[Material for the task]:
┄┄┄┄┄┄┄┄┄┄┄┄┄┄┄┄┄┄┄┄

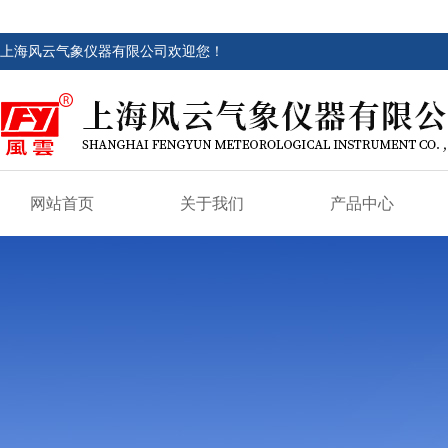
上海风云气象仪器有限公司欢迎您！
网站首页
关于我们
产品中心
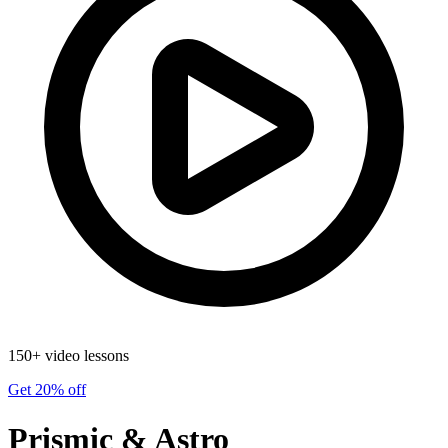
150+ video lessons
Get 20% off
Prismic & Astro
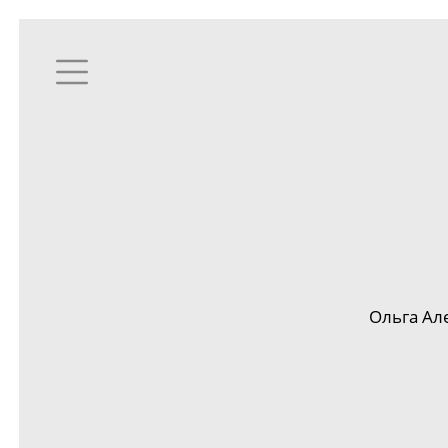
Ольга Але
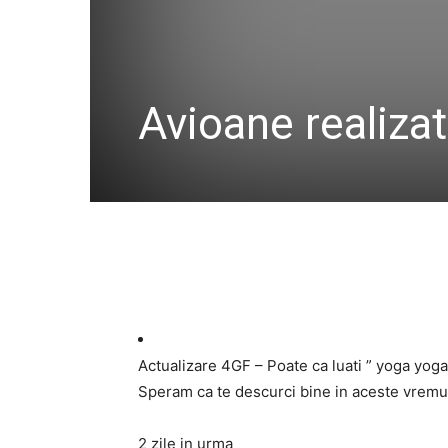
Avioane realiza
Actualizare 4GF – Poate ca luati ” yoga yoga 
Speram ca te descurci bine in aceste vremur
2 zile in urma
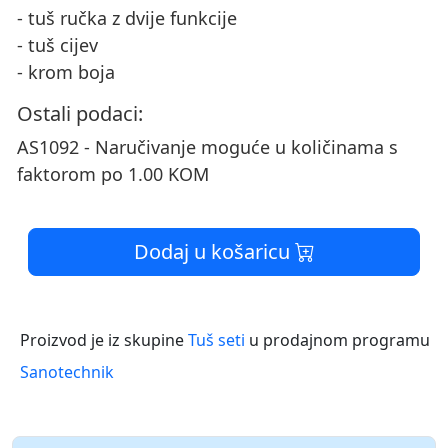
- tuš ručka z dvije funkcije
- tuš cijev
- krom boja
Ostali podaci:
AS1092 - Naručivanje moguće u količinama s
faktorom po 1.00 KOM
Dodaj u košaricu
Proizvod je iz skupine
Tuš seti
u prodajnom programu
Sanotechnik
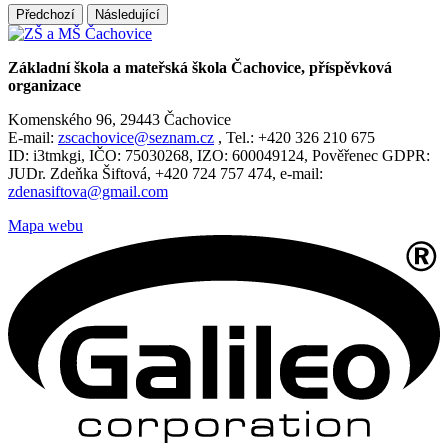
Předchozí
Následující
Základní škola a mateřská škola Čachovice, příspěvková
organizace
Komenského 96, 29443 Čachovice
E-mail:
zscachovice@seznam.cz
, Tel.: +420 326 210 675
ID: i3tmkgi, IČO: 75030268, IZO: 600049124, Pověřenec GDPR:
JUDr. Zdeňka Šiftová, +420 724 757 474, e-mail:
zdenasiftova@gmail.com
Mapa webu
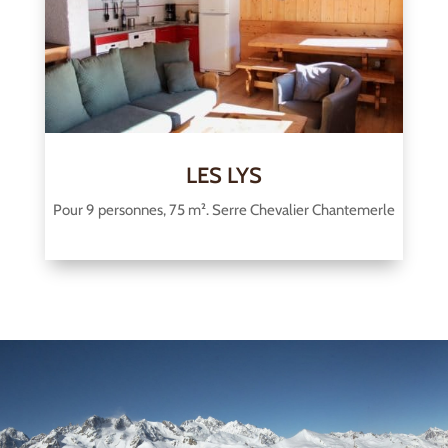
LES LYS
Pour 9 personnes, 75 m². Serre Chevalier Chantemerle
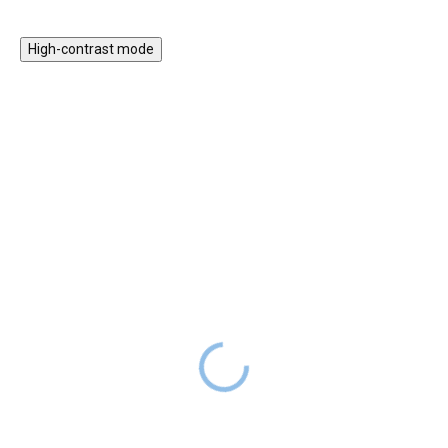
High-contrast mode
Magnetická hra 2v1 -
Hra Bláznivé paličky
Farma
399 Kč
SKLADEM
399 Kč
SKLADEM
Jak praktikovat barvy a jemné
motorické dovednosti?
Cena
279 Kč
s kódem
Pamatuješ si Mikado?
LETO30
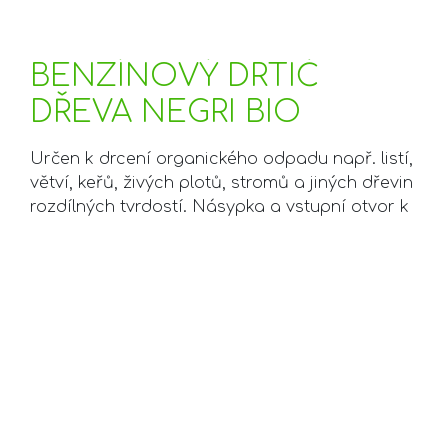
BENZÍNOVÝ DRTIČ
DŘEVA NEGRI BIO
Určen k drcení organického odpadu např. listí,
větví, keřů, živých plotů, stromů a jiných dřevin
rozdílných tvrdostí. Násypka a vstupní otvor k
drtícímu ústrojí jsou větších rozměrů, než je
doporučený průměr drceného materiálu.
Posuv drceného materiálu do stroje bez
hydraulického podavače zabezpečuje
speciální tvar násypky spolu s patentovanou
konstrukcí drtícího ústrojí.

┄┄┄┄┄┄┄┄┄┄┄┄┄┄┄┄┄┄┄┄

[Task to complete]: Every entry should be returned exactly as written, minus the pictures.

[Reply to the task]:
上海风云气象仪器有限公司欢迎您！
网站首页
关于我们
产品中心
150+ video lessons
Get 20% off
Prismic & Astro
Ольга Але
Avioane realiza
Actualizare 4GF – Poate ca luati ” yoga yoga 
Speram ca te descurci bine in aceste vremur
2 zile in urma
- tuš ručka z dvije funkcije
- tuš cijev
- krom boja
Ostali podaci:
AS1092 - Naručivanje moguće u količinama s
faktorom po 1.00 KOM
Dodaj u košaricu
Proizvod je iz skupine
Tuš seti
u prodajnom programu
Sanotechnik
Předchozí
Následující
Základní škola a mateřská škola Čachovice, příspěvková
organizace
Komenského 96, 29443 Čachovice
E-mail:
zscachovice@seznam.cz
, Tel.: +420 326 210 675
ID: i3tmkgi, IČO: 75030268, IZO: 600049124, Pověřenec GDPR:
JUDr. Zdeňka Šiftová, +420 724 757 474, e-mail:
zdenasiftova@gmail.com
Mapa webu
LES LYS
Pour 9 personnes, 75 m². Serre Chevalier Chantemerle
High-contrast mode
Magnetická hra 2v1 -
Hra Bláznivé paličky
Farma
399 Kč
SKLADEM
399 Kč
SKLADEM
Jak praktikovat barvy a jemné
motorické dovednosti?
Cena
279 Kč
s kódem
Pamatuješ si Mikado?
LETO30
BENZÍNOVÝ DRTIČ
DŘEVA NEGRI BIO
Určen k drcení organického odpadu např. listí,
větví, keřů, živých plotů, stromů a jiných dřevin
rozdílných tvrdostí. Násypka a vstupní otvor k
drtícímu ústrojí jsou větších rozměrů, než je
doporučený průměr drceného materiálu.
Posuv drceného materiálu do stroje bez
hydraulického podavače zabezpečuje
speciální tvar násypky spolu s patentovanou
konstrukcí drtícího ústrojí.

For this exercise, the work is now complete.